Por Lisandra Paraguassu
BRASÍLIA (Reuters) – O Ministério das Relações Exteriores acionou a Câmara de Comércio Exterior (Camex) no início da noite desta quinta-feira para analisar a aplicação pelo Brasil da Lei da Reciprocidade Econômica sobre os Estados Unidos, disseram à Reuters fontes do Itamaraty familiarizadas com o assunto e posteriormente a informação foi confirmada pelo vice-presidente Geraldo Alckmin.
A notificação à Camex, feita depois de autorização do presidente Luiz Inácio Lula da Silva, dá início ao processo que pode levar à adoção de medidas de retaliação aos EUA, depois que o governo de Donald Trump impôs tarifas de 50% sobre produtos brasileiros exportados para o mercado norte-americano.
“Vai ser iniciado o processo”, disse Alckmin, que também é ministro do Desenvolvimento, Indústria, Comércio e Serviços, a jornalistas na Cidade do México na noite de quinta-feira. Alckmin está em visita ao país.
A partir de agora a Camex tem 30 dias para apresentar um relatório sobre se as tarifas aplicadas pelos EUA quebram as regras do comércio internacional e podem justificar a adoção de medidas de reciprocidade, de acordo com a lei aprovada pelo Congresso em abril deste ano.
O governo norte-americano, no entanto, será notificado da decisão na sexta-feira, “por cortesia”, e terá tempo para enviar uma resposta ao Brasil.
“O Congresso Nacional aprovou uma lei chamada Lei de Reciprocidade quase por unanimidade, que é um instrumento importante, necessário”, disse Alckmin aos jornalistas na capital mexicana.

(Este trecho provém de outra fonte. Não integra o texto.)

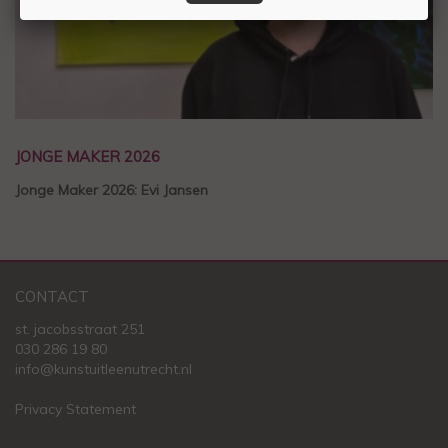
JONGE MAKER 2026
Jonge Maker 2026: Evi Jansen
CONTACT
st. jacobsstraat 251
030 286 19 80
info@kunstuitleenutrecht.nl
Privacy Statement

Depois dos 30 dias, se aprovada a adoção de medidas contra os EUA, será formado um grupo de trabalho com vários setores do governo para decidir em que áreas o governo brasileiro deve agir. A lei aprovada pelo Congresso permite a retaliação em bens, serviços e propriedade intelectual.
De acordo com outras duas fontes do governo brasileiro, a tendência é que o Brasil se concentre nas duas últimas, suspendendo pagamento de royalties de propriedade intelectual e serviços como streamings e produtos culturais, já que medidas contra bens importados poderiam encarecer importações de empresas brasileiras. Quais os setores e medidas específicas devem ser uma decisão desse grupo de trabalho.
A decisão de iniciar o processo de reciprocidade leva a uma escalada das reações brasileiras na disputa econômica com os EUA e vem em resposta à dificuldade de encontrar qualquer abertura para negociação. Dentro do governo, a aposta na retaliação era sempre vista como última alternativa, caso as negociações falhassem.
O próprio presidente Lula vem reiterando que o governo brasileiro está aberto à negociação, mas repete que ninguém do lado norte-americano parece estar disposto a negociar. De fato, de acordo com fontes ouvidas pela Reuters, desde o início da adoção das tarifas, no começo deste mês, o governo brasileiro não conseguiu nenhuma brecha para conversas com os norte-americanos.
Na fala aos repórteres que acompanham sua viagem ao México, Alckmin disse esperar que o início do processo na Camex ajude na abertura de um canal de diálogo.
“O que eu espero é que isso ajude a acelerar o diálogo e a negociação”, afirmou.
A última reunião marcada, entre o ministro da Fazenda, Fernando Haddad, e o secretário do Tesouro dos EUA, Scott Bessent, há cerca de duas semanas, foi cancelada de última hora, por influência do deputado Eduardo Bolsonaro (PL-SP), que tem trabalhado para evitar qualquer negociação entre o governo Trump e o governo brasileiro.
Um dos motivos dados para a aplicação do tarifaço de 50% foi o que Trump chamou de “caça às bruxas” contra o ex-presidente Jair Bolsonaro, réu em processo no Supremo Tribunal Federal (STF) por tentativa de golpe de Estado.
Uma das fontes ouvidas pela Reuters lembra que o Brasil abriu um processo na Organização Mundial do Comércio (OMC), órgão internacional que deveria fazer a mediação desse tipo de disputa, e preferia levar as discussões para essa instância. No entanto, com a OMC funcionando precariamente, não há prazo ou expectativa de solução por lá.